Gene Therapy Among SMA Treatments Offering New Hope at Hackensack Meridian Children’s Health
Recent addition of SMA to newborn screening creates opportunities for early intervention in infants with spinal muscular atrophy
There are new rays of hope for advances in gene therapy treatments for Spinal Muscular Atrophy (SMA), usually inherited in an autosomal recessive pattern.
The availability of treatments that need to be instituted early and the frequency of SMA gave impetus for the addition of SMA to the newborn screening in New Jersey on January 31, 2022.
The disease is caused by a mutation in the Survival Motor Neuron 1 (SMN1) gene, most often a mutation on Exon 7, leading to an inability to produce SMN1 protein. However, the SMN2 gene, a defective SMN gene, produces only low levels of the SMN protein due to defective transcription, causing a progressive disease. The severity of the disease has been found to correlate with the number of SMN2 copies.
Newborns can experience a rapid onset of symptoms within the first 6 months of life. With the ability to screen newborns for SMA, we are now able to treat infants with SMA prior to the onset of symptoms. Presently, there are three available treatments for SMA.
In May 2019, the first gene transfer therapy was approved by the FDA for the treatment of SMA in children under two years of age. Hackensack Meridian Children’s Health was the first hospital network in New Jersey to perform this gene therapy in children. Onasemnogene abeparvovec (Zolgensma®) is a one-time infusion that delivers the SMN gene into patients' cells and allows for the continued production of the missing SMN1 protein. Initial trial data looking at presymptomatic infants with 2 or 3 copies of SMN2 treated at less than 6 weeks of age demonstrates the benefits of treating prior to symptom onset.

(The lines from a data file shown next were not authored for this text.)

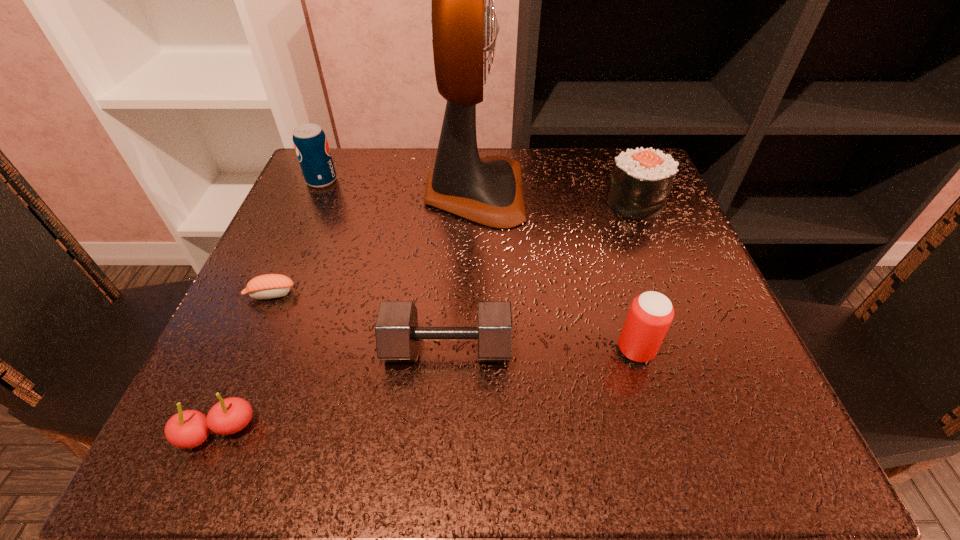 Locate an element on the screen. The image size is (960, 540). fan is located at coordinates (488, 191).

The image size is (960, 540). I want to click on pop, so click(x=310, y=142).

You are a GUI agent. You are given a task and a screenshot of the screen. Output one action in this format:
    pyautogui.click(x=<x>, y=<y>)
    Task: Click on the taller sushi
    The width and height of the screenshot is (960, 540).
    Given the screenshot: What is the action you would take?
    pyautogui.click(x=641, y=179)

You are a GUI agent. You are given a task and a screenshot of the screen. Output one action in this format:
    pyautogui.click(x=<x>, y=<y>)
    Task: Click on the farther sushi
    
    Given the screenshot: What is the action you would take?
    pyautogui.click(x=641, y=179)

At what (x,y) coordinates should I click in order to perform the action: click on beer can. Please return your answer as a coordinate pair (x, y). Looking at the image, I should click on tap(651, 313).

Identify the location of dumbbell. The width and height of the screenshot is (960, 540). (397, 333).

Identify the location of the nearest object. (187, 429).

Image resolution: width=960 pixels, height=540 pixels. Identify the location of the nearer sushi. (268, 286).

Locate an element on the screen. the fourth farthest object is located at coordinates (268, 286).

Find the location of a particular element. This screenshot has width=960, height=540. free spot located on the front-facing side of the tallest object is located at coordinates (589, 192). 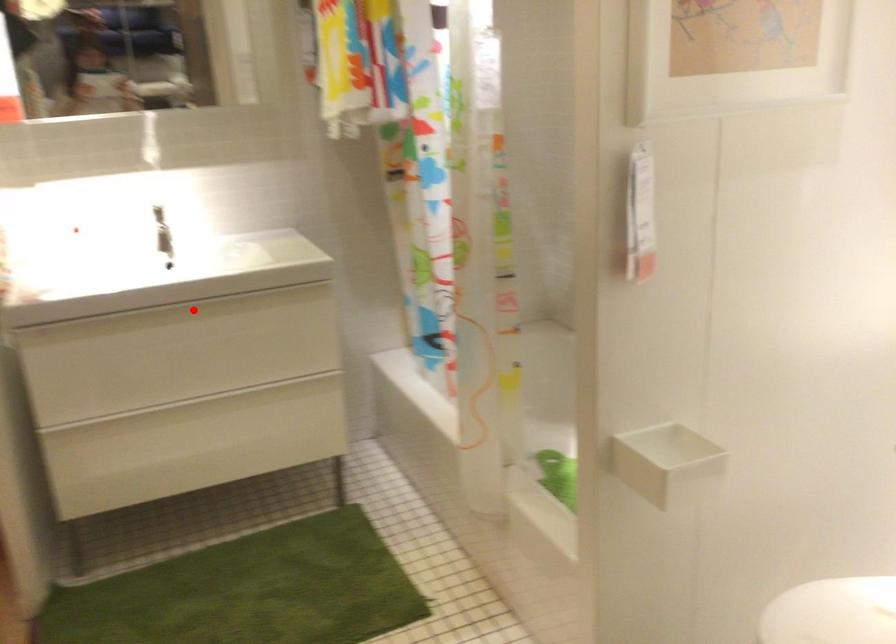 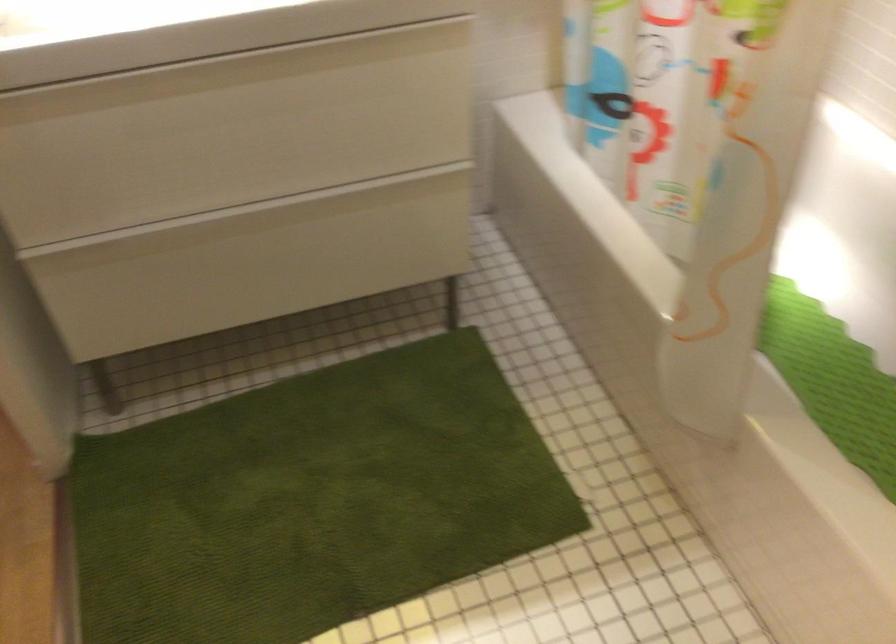 Question: A red point is marked in image1. In image2, is the corresponding 3D point closer to the camera or farther? Reply with the corresponding letter.

Choices:
 (A) The corresponding 3D point is closer.
 (B) The corresponding 3D point is farther.

Answer: (A) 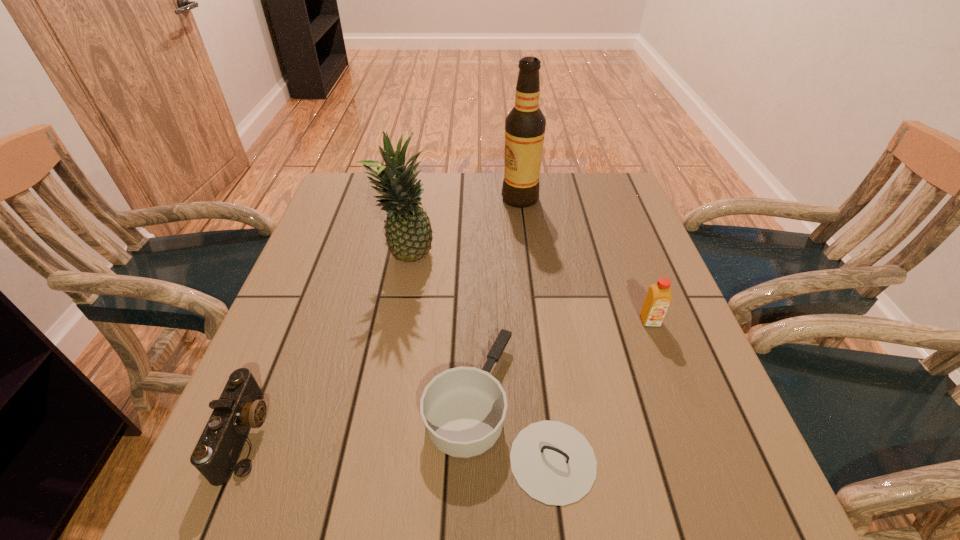 Image resolution: width=960 pixels, height=540 pixels. Identify the location of free space located 0.070m on the label of the alcohol. (478, 199).

You are a GUI agent. You are given a task and a screenshot of the screen. Output one action in this format:
    pyautogui.click(x=<x>, y=<y>)
    Task: Click on the vacant space located 0.250m on the label of the alcohol
    The width and height of the screenshot is (960, 540).
    Given the screenshot: What is the action you would take?
    pyautogui.click(x=418, y=199)

You are a GUI agent. You are given a task and a screenshot of the screen. Output one action in this format:
    pyautogui.click(x=<x>, y=<y>)
    Task: Click on the blank space located 0.080m on the right of the second tallest object
    This screenshot has width=960, height=540.
    Given the screenshot: What is the action you would take?
    pyautogui.click(x=466, y=256)

At what (x,y) coordinates should I click in order to perform the action: click on free space located 0.330m on the front and back of the third farthest object. Please return your answer as a coordinate pair (x, y). This screenshot has height=540, width=960. Looking at the image, I should click on (711, 486).

Identify the location of free space located 0.150m on the front-facing side of the camera. (352, 435).

In order to click on blank space located on the back of the shortest object in this screenshot , I will do `click(497, 226)`.

You are a GUI agent. You are given a task and a screenshot of the screen. Output one action in this format:
    pyautogui.click(x=<x>, y=<y>)
    Task: Click on the object that is positioned at the far edge
    The image size is (960, 540).
    Given the screenshot: What is the action you would take?
    pyautogui.click(x=525, y=125)

Locate an element on the screen. The height and width of the screenshot is (540, 960). camera located in the near edge section of the desktop is located at coordinates (240, 407).

Locate an element on the screen. The width and height of the screenshot is (960, 540). saucepan that is at the near edge is located at coordinates (463, 408).

In order to click on object that is at the left edge in this screenshot , I will do (240, 407). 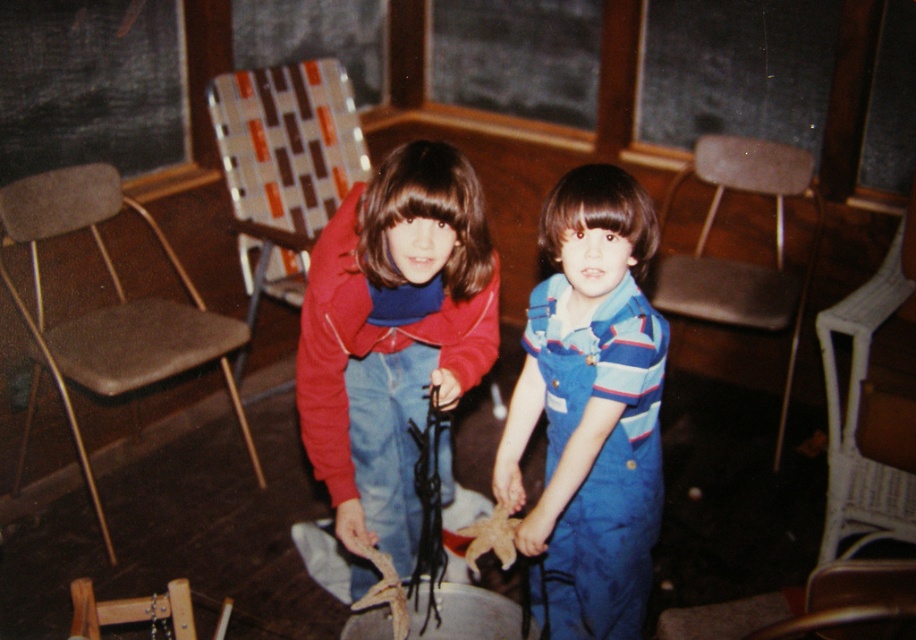 You are a parent trying to ensure the fire pit area is safe. You need to move the blue denim overalls at center and the patterned fabric chair at upper left to a safer distance of at least 2 meters apart. Are they currently positioned safely?

The blue denim overalls at center is 1.42 meters from the patterned fabric chair at upper left. Since 1.42 meters is less than the required 2 meters, they are not positioned safely and need to be moved further apart.

You are a parent trying to place a 5 feet long wooden board between the brown fabric chair at center and the brown leather chair at lower right. Can the board fit between them without bending or breaking?

The distance between the brown fabric chair at center and the brown leather chair at lower right is 4.91 feet. Since the board is 5 feet long, it is slightly longer than the available space. Therefore, the board cannot fit between them without bending or breaking. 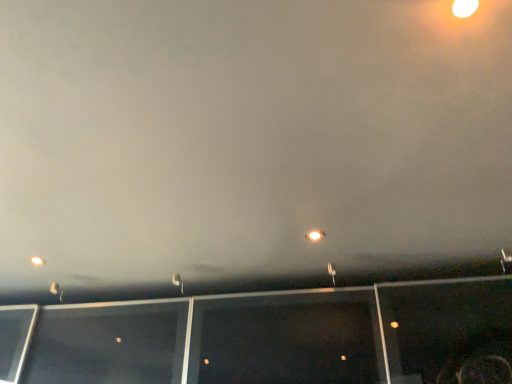 Question: Could you tell me if metallic street light at lower left, the 1th street light from the bottom, is facing metallic silver street light at center, positioned as the third street light in bottom-to-top order?

Choices:
 (A) no
 (B) yes

Answer: (A)

Question: Does metallic street light at lower left, placed as the 1th street light when sorted from back to front, have a smaller size compared to metallic silver street light at center, the 3th street light when ordered from back to front?

Choices:
 (A) no
 (B) yes

Answer: (B)

Question: Does metallic street light at lower left, placed as the 1th street light when sorted from back to front, touch metallic silver street light at center, marked as the second street light in a top-to-bottom arrangement?

Choices:
 (A) no
 (B) yes

Answer: (A)

Question: Does metallic street light at lower left, placed as the 1th street light when sorted from back to front, have a lesser width compared to metallic silver street light at center, marked as the second street light in a top-to-bottom arrangement?

Choices:
 (A) no
 (B) yes

Answer: (B)

Question: From a real-world perspective, is metallic street light at lower left, placed as the 1th street light when sorted from back to front, below metallic silver street light at center, the second street light when ordered from front to back?

Choices:
 (A) no
 (B) yes

Answer: (B)

Question: Considering the positions of point (332, 276) and point (53, 284), is point (332, 276) closer or farther from the camera than point (53, 284)?

Choices:
 (A) farther
 (B) closer

Answer: (B)

Question: From their relative heights in the image, would you say metallic silver street light at center, the second street light when ordered from front to back, is taller or shorter than metallic street light at lower left, placed as the 1th street light when sorted from back to front?

Choices:
 (A) short
 (B) tall

Answer: (B)

Question: Is metallic silver street light at center, the second street light when ordered from front to back, spatially inside metallic street light at lower left, which ranks as the fourth street light in right-to-left order, or outside of it?

Choices:
 (A) outside
 (B) inside

Answer: (A)

Question: Would you say metallic silver street light at center, the 4th street light positioned from the left, is to the left or to the right of metallic street light at lower left, placed as the 1th street light when sorted from back to front, in the picture?

Choices:
 (A) left
 (B) right

Answer: (B)

Question: From a real-world perspective, is white plastic street light at center, the second street light positioned from the bottom, above or below metallic street light at lower left, the 1th street light from the bottom?

Choices:
 (A) above
 (B) below

Answer: (A)

Question: Considering the positions of white plastic street light at center, the second street light positioned from the bottom, and metallic street light at lower left, the 1th street light from the bottom, in the image, is white plastic street light at center, the second street light positioned from the bottom, taller or shorter than metallic street light at lower left, the 1th street light from the bottom,?

Choices:
 (A) tall
 (B) short

Answer: (A)

Question: Considering the relative positions of white plastic street light at center, which appears as the second street light when viewed from the back, and metallic street light at lower left, which ranks as the fourth street light in right-to-left order, in the image provided, is white plastic street light at center, which appears as the second street light when viewed from the back, to the left or to the right of metallic street light at lower left, which ranks as the fourth street light in right-to-left order,?

Choices:
 (A) right
 (B) left

Answer: (A)

Question: Relative to metallic street light at lower left, placed as the 1th street light when sorted from back to front, is white plastic street light at center, the second street light positioned from the bottom, in front or behind?

Choices:
 (A) front
 (B) behind

Answer: (A)

Question: Is point (57, 291) positioned closer to the camera than point (182, 294)?

Choices:
 (A) farther
 (B) closer

Answer: (A)

Question: Considering the positions of metallic street light at lower left, placed as the 1th street light when sorted from back to front, and white plastic street light at center, which appears as the second street light when viewed from the back, in the image, is metallic street light at lower left, placed as the 1th street light when sorted from back to front, bigger or smaller than white plastic street light at center, which appears as the second street light when viewed from the back,?

Choices:
 (A) small
 (B) big

Answer: (A) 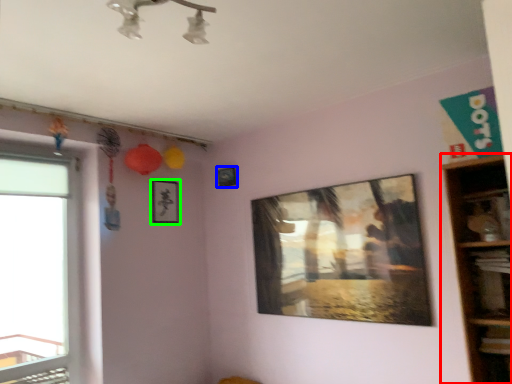 Question: Which object is the closest to the shelf (highlighted by a red box)? Choose among these: picture frame (highlighted by a blue box) or picture frame (highlighted by a green box).

Choices:
 (A) picture frame
 (B) picture frame

Answer: (A) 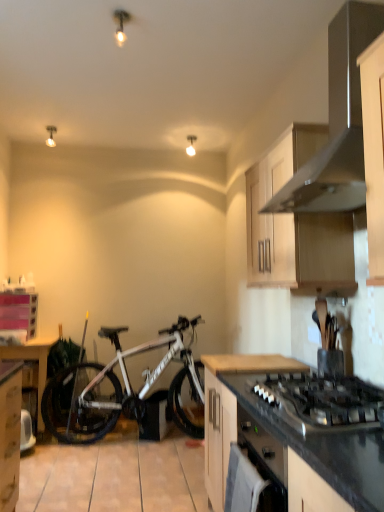 I want to click on free space above wooden at center, which appears as the 1th countertop when viewed from the top (from a real-world perspective), so click(251, 357).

The first treatment for SMA, Nusinersen (Spinraza®), approved by the FDA in December 2016, is an antisense oligonucleotide (ASO) delivered intrathecally via lumbar puncture every 4 months, which increases the production of functional SMN2 protein. Initial trial data of presymptomatic infants with 2 or 3 copies of SMN2 who were treated at age 6 weeks and younger shows the benefits of early treatment.
Another treatment option, Risdiplam (Evrysdi®), an oral ASO taken daily, was initially approved by the FDA in August 2020, with expanded approval for infants younger than 2 months old in May 2022. The initial trial is still ongoing, however early data of presymptomatic infants with 2 or 3 copies of SMN2 treated before 40 days of age followed for one year shows benefits in achieving early motor milestones and lack of need for permanent respiratory support (data collection is still ongoing).